§ Directions for this task: The answer consists solely of the lines running from the one with "ر صلاحية يسمح لمؤسسة أكاديمية" through the final line below, transcribed exactly and without any pictures.

+ + + +

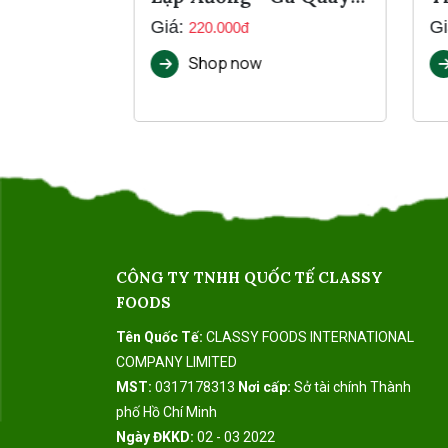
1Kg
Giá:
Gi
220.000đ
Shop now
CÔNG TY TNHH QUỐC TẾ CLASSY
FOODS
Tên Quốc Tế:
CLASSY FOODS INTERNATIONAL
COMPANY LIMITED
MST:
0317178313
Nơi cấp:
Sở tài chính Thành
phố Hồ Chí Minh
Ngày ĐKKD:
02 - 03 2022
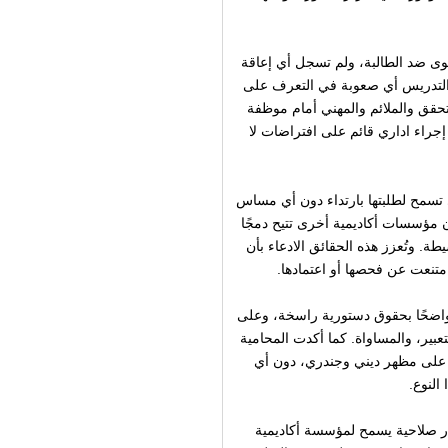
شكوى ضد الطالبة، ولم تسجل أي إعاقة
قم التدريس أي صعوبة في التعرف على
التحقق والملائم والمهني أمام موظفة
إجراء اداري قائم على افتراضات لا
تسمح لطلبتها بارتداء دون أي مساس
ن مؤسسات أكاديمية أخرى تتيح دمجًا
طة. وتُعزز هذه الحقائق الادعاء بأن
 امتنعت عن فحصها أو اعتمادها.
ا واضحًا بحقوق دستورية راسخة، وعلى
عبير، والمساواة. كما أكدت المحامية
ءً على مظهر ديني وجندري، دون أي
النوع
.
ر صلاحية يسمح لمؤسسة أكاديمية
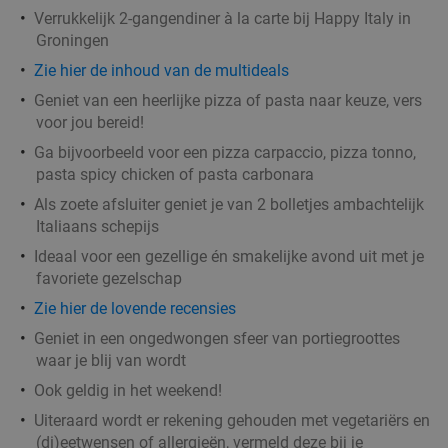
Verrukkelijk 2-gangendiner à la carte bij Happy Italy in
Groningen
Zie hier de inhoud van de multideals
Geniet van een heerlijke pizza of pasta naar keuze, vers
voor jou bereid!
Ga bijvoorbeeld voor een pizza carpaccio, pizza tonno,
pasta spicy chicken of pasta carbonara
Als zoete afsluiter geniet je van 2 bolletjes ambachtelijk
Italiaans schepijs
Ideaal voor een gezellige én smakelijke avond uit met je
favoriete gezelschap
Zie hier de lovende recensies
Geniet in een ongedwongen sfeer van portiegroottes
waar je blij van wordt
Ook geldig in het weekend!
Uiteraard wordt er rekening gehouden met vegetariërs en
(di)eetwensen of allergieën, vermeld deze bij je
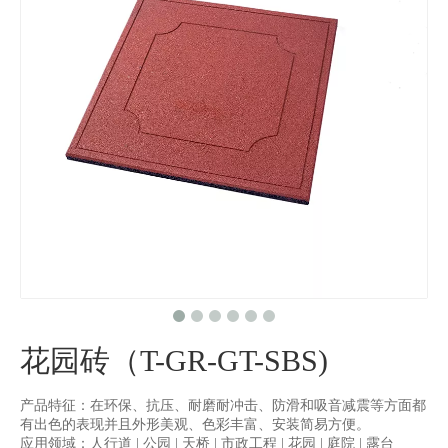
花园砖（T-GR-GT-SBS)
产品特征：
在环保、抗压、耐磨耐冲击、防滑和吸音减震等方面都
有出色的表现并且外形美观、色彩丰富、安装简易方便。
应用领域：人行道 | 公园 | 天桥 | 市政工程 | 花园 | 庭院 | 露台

+ + + +

§ Written solution:
ر صلاحية يسمح لمؤسسة أكاديمية
Verrukkelijk 2-gangendiner à la carte bij Happy Italy in
Groningen
Zie hier de inhoud van de multideals
Geniet van een heerlijke pizza of pasta naar keuze, vers
voor jou bereid!
Ga bijvoorbeeld voor een pizza carpaccio, pizza tonno,
pasta spicy chicken of pasta carbonara
Als zoete afsluiter geniet je van 2 bolletjes ambachtelijk
Italiaans schepijs
Ideaal voor een gezellige én smakelijke avond uit met je
favoriete gezelschap
Zie hier de lovende recensies
Geniet in een ongedwongen sfeer van portiegroottes
waar je blij van wordt
Ook geldig in het weekend!
Uiteraard wordt er rekening gehouden met vegetariërs en
(di)eetwensen of allergieën, vermeld deze bij je
花园砖（T-GR-GT-SBS)
产品特征：
在环保、抗压、耐磨耐冲击、防滑和吸音减震等方面都
有出色的表现并且外形美观、色彩丰富、安装简易方便。
应用领域：人行道 | 公园 | 天桥 | 市政工程 | 花园 | 庭院 | 露台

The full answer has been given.